La Sainte Famille à l’oiseau

Je m’intéresse depuis peu à l’art de la peinture. Je ne m’y serais probablement pas arrêté si ce n’avait été de photos de peintures accompagnées de commentaires de spécialistes publiées tous les mois dans Magnificat. J’y découvre un monde de méditations et un outil de soutien à la prière qui ne m’était pas familier, et qui me sort du mode scripturaire. J’ai été particulièrement captivé par le numéro de décembre dernier (#337), qui publiait un magnifique spécimen de la peinture espagnole, La Sainte Famille à l’oiseau (1650), avec le commentaire non moins captivant de Sophie Mouquin*, collaboratrice régulière de cette publication.

Mon inculture artistique ne me permet pas de disserter sur l’oeuvre. Je me contenterai donc de proposer un commentaire de contemplateur, appuyé sur l’expertise de Mme Mouquin, en y adjoignant mes propres impressions.

Conservé au musée du Prado à Madrid, ce tableau de Bartolomé Estéban Murillo (1618-1682) livre une représentation originale et attendrissante de la Sainte Famille, en particulier de Joseph. Celle-ci apparaît dans une charmante simplicité et un réalisme qui se veut presque photographique.

Pas d’idéalisme religieux : ce pourrait être n’importe quelle famille, du fait que beaucoup pourraient se reconnaître dans le caractère commun de la scène. Un père jouant avec son enfant, celui-ci qui s’amuse – sourire espiègle aux lèvres – de l’attrait d’un oiseau pour un petit chien, une mère attentive et méditative.

Le père et l’enfant occupent à dessein le centre de la composition, éclairé par une lumière venue de la gauche. Il s’agit bien du charpentier de Nazareth : le rabot et la scie déposés sur son établi en témoignent. Il est rare de voir Joseph ainsi représenté : au lieu du quasi grand-père qui flanque la jeune Marie comme dans la majorité des représentations de la Sainte Famille, Murillo a peint un Joseph dans la force de l’âge, de la même génération que son épouse, avec des traits un peu hispaniques – concédons cette touche locale au peintre!

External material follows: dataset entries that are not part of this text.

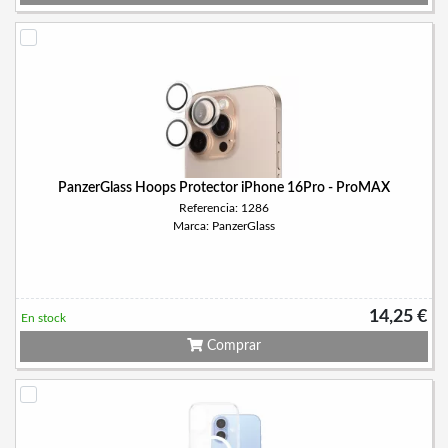
PanzerGlass Hoops Protector iPhone 16Pro - ProMAX
Referencia: 1286
Marca: PanzerGlass
14,25 €
En stock
Comprar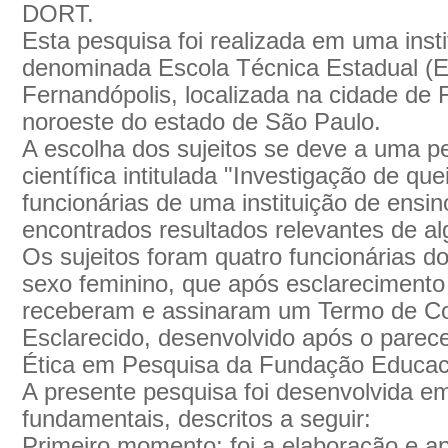
DORT.
Esta pesquisa foi realizada em uma insti
denominada Escola Técnica Estadual 
Fernandópolis, localizada na cidade de 
noroeste do estado de São Paulo.
A escolha dos sujeitos se deve a uma pe
científica intitulada "Investigação de q
funcionárias de uma instituição de ensin
encontrados resultados relevantes de al
Os sujeitos foram quatro funcionárias do
sexo feminino, que após esclarecimento 
receberam e assinaram um Termo de Co
Esclarecido, desenvolvido após o parec
Ética em Pesquisa da Fundação Educaci
A presente pesquisa foi desenvolvida e
fundamentais, descritos a seguir:
Primeiro momento: foi a elaboração e a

Joseph assume ici un rôle actif : il a délaissé un moment son travail pour participer au jeu taquin de son fils, spontanément et gratuitement. Marie, bien qu’elle s’occupe au filage, semble tournée vers l’intérieur et « méditer ces événements en son coeur » (Lc 2, 19), en bonne gardienne du trésor mystique du moment. Rien de compliqué, simplement la vraie vie.

La scène a le mérite de proposer une image concrète, ancrée dans le quotidien. Ici l’enfant Jésus se fait vraiment chair, il habite réellement parmi nous, il fait siens nos jeux mêmes. Elle a aussi le mérite de montrer Joseph sous un jour qui valorise son rôle dans le plan de Dieu. L’existence matérielle de son enfant a supposé qu’il prenne en charge certains pans de sa vie : sans montrer de richesse, le tableau transpire la sécurité matérielle et financière; entre les bras de Joseph, nous sentons Jésus à l’abri du danger; malgré sa jeunesse, nous devinons que bientôt il sera initié au métier de son père.

En contemplant Joseph, je me suis senti attiré et participant de la proximité des personnages. Et si ma relation personnelle avec eux pouvait être aussi simple et concrète? En la personne de Joseph, c’est aussi un peu moi, un peu nous qui avons à « prendre en charge » la venue de Jésus, quotidiennement, à tous les âges de la vie.

* Sophie Mouquin est maître de conférence en histoire de l’art moderne à l’université de Lille.